START Input records
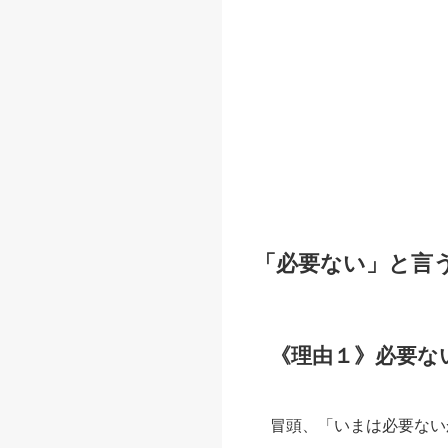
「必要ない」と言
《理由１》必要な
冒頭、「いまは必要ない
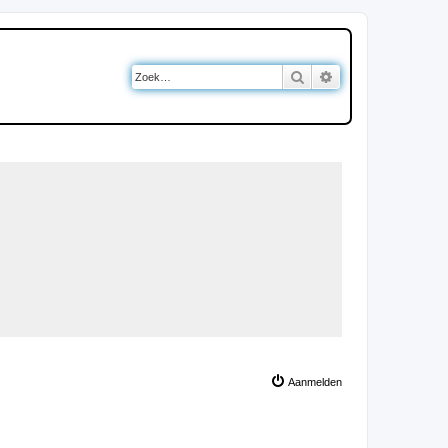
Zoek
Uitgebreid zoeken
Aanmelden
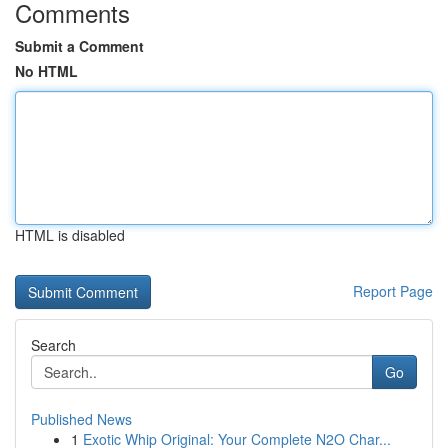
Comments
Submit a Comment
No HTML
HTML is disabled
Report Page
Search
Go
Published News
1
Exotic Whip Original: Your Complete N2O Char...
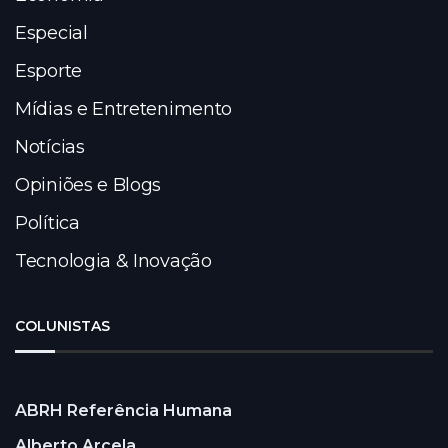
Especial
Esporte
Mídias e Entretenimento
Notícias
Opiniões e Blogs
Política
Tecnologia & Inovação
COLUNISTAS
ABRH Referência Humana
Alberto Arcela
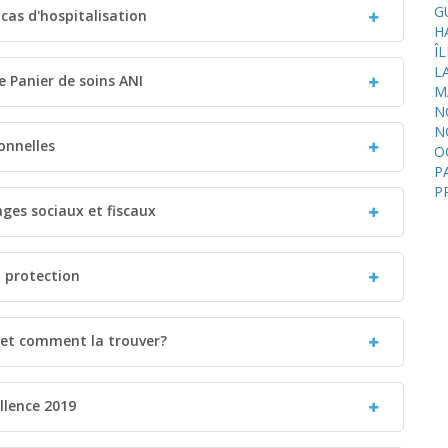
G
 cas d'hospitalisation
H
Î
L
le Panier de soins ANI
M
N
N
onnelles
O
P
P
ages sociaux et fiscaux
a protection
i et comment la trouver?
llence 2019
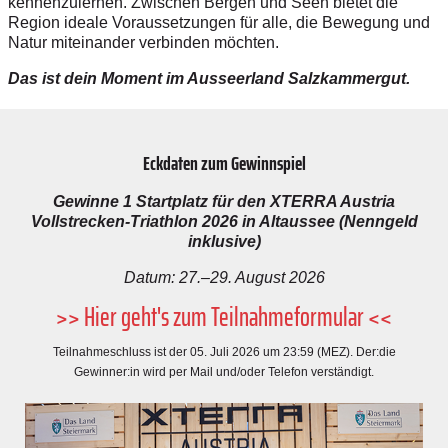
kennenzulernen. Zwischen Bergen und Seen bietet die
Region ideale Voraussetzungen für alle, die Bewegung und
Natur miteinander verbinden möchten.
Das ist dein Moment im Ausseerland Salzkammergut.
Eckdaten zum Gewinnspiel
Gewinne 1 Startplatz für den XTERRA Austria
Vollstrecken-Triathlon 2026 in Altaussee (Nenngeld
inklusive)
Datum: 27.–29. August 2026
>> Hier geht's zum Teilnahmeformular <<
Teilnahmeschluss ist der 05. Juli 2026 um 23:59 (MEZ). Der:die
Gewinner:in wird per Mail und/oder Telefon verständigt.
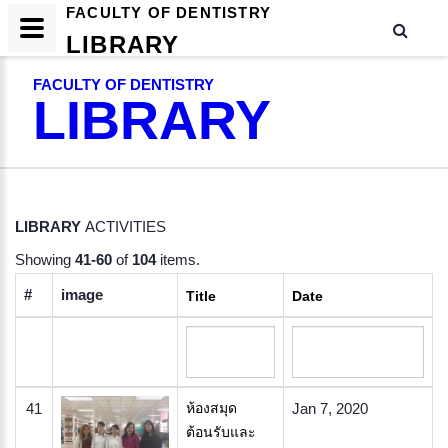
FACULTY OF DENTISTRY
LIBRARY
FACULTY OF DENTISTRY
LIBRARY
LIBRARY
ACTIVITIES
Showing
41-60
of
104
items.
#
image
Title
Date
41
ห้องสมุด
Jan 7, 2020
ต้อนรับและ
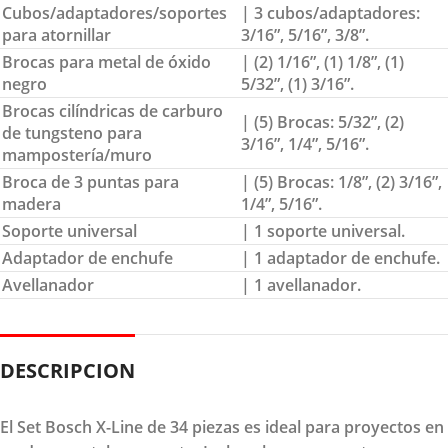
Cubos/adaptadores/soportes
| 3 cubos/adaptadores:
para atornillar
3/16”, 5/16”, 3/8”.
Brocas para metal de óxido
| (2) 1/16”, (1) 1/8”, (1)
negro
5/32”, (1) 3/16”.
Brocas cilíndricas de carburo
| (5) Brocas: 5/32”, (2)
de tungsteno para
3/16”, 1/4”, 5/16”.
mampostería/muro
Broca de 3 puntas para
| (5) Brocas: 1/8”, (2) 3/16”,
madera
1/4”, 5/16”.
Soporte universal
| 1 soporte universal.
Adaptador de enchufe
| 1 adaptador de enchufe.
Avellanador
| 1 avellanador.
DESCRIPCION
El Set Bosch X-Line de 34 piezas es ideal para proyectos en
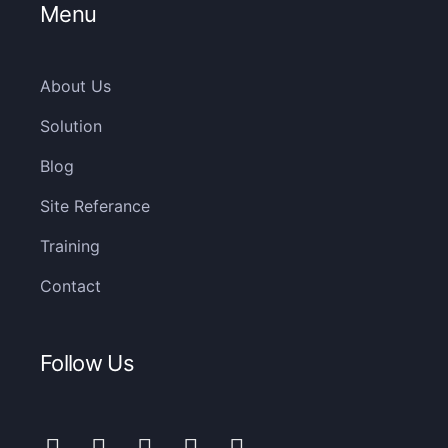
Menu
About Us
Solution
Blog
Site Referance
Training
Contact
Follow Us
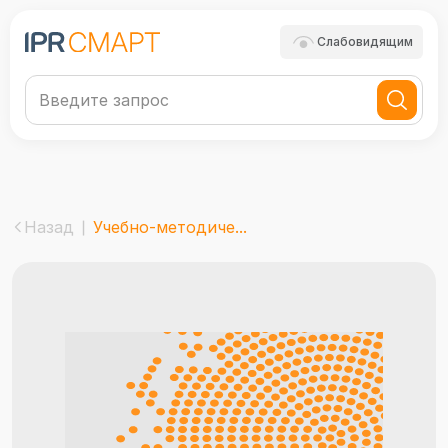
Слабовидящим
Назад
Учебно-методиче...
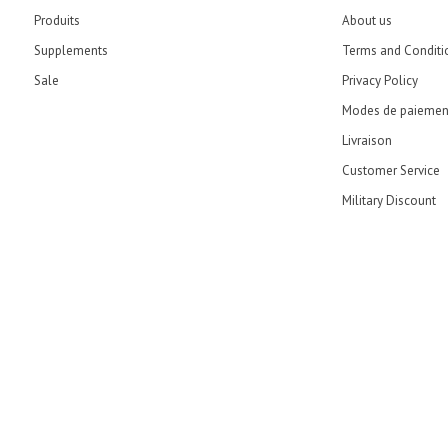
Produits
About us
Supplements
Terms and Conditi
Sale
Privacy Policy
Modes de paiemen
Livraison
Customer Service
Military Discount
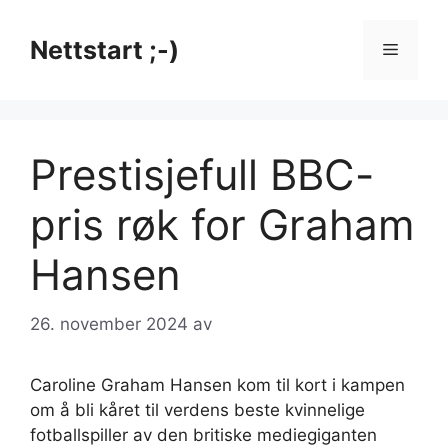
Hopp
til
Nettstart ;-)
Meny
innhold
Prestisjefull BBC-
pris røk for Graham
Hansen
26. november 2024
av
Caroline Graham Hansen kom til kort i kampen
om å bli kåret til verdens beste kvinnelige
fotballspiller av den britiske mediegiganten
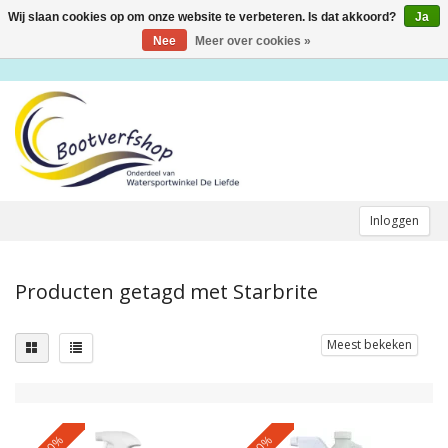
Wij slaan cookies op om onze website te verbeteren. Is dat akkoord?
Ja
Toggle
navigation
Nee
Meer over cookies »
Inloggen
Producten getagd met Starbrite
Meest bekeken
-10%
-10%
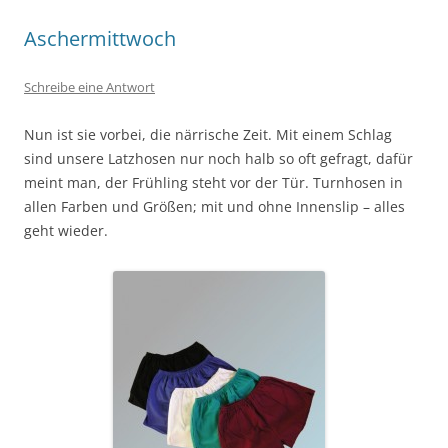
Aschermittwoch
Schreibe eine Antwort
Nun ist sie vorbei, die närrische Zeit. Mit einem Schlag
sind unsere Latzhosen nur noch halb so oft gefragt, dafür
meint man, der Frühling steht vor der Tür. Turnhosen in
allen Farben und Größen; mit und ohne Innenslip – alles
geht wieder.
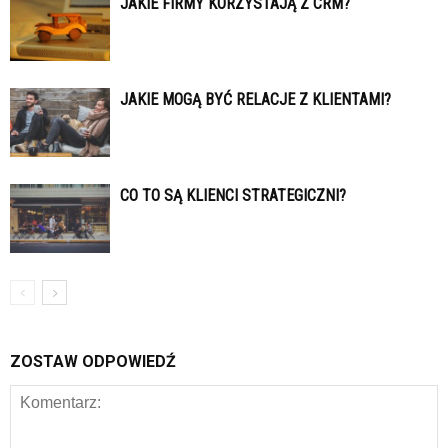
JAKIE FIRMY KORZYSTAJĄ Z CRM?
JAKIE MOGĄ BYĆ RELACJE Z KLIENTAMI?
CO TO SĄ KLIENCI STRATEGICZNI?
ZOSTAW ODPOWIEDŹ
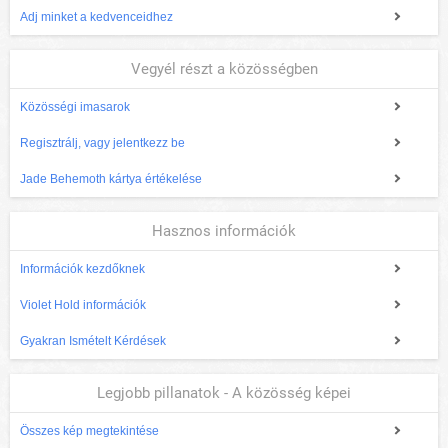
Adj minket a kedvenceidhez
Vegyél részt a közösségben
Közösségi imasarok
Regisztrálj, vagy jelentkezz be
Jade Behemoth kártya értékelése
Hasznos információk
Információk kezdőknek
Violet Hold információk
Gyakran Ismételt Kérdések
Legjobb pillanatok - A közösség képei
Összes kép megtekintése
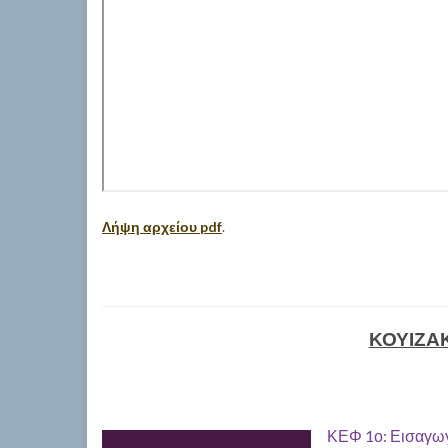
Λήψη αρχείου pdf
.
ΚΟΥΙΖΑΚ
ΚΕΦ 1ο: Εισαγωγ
END Input records
> **Task instructions**
Write out exactly the lines above between the one with "冒頭、「いまは必要ない" and the one with "Gewinne 1 Startplatz für den XTERRA Austria", inclusive, with pictures left out.

> **Response**
冒頭、「いまは必要ない
Zoek
Uitgebreid zoeken
Aanmelden
Comments
Submit a Comment
No HTML
HTML is disabled
Report Page
Search
Go
Published News
1
Exotic Whip Original: Your Complete N2O Char...
Especial
Esporte
Mídias e Entretenimento
Notícias
Opiniões e Blogs
Política
Tecnologia & Inovação
COLUNISTAS
ABRH Referência Humana
Alberto Arcela
G
 cas d'hospitalisation
H
Î
L
le Panier de soins ANI
M
N
N
onnelles
O
P
P
ages sociaux et fiscaux
a protection
i et comment la trouver?
llence 2019
kennenzulernen. Zwischen Bergen und Seen bietet die
Region ideale Voraussetzungen für alle, die Bewegung und
Natur miteinander verbinden möchten.
Das ist dein Moment im Ausseerland Salzkammergut.
Eckdaten zum Gewinnspiel
Gewinne 1 Startplatz für den XTERRA Austria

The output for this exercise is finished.